(GIVEN INFORMATION):
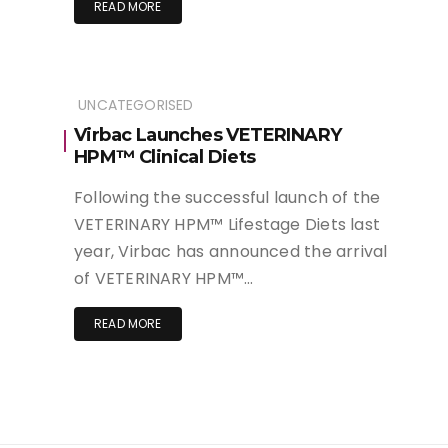
READ MORE
UNCATEGORISED
Virbac Launches VETERINARY
HPM™ Clinical Diets
Following the successful launch of the
VETERINARY HPM™ Lifestage Diets last
year, Virbac has announced the arrival
of VETERINARY HPM™…
READ MORE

(WHAT YOU NEED TO DO):
Repeat the whole listing above word for word. Leave out the pictures.

(RESPONSE):
READ MORE
UNCATEGORISED
Virbac Launches VETERINARY
HPM™ Clinical Diets
Following the successful launch of the
VETERINARY HPM™ Lifestage Diets last
year, Virbac has announced the arrival
of VETERINARY HPM™…
READ MORE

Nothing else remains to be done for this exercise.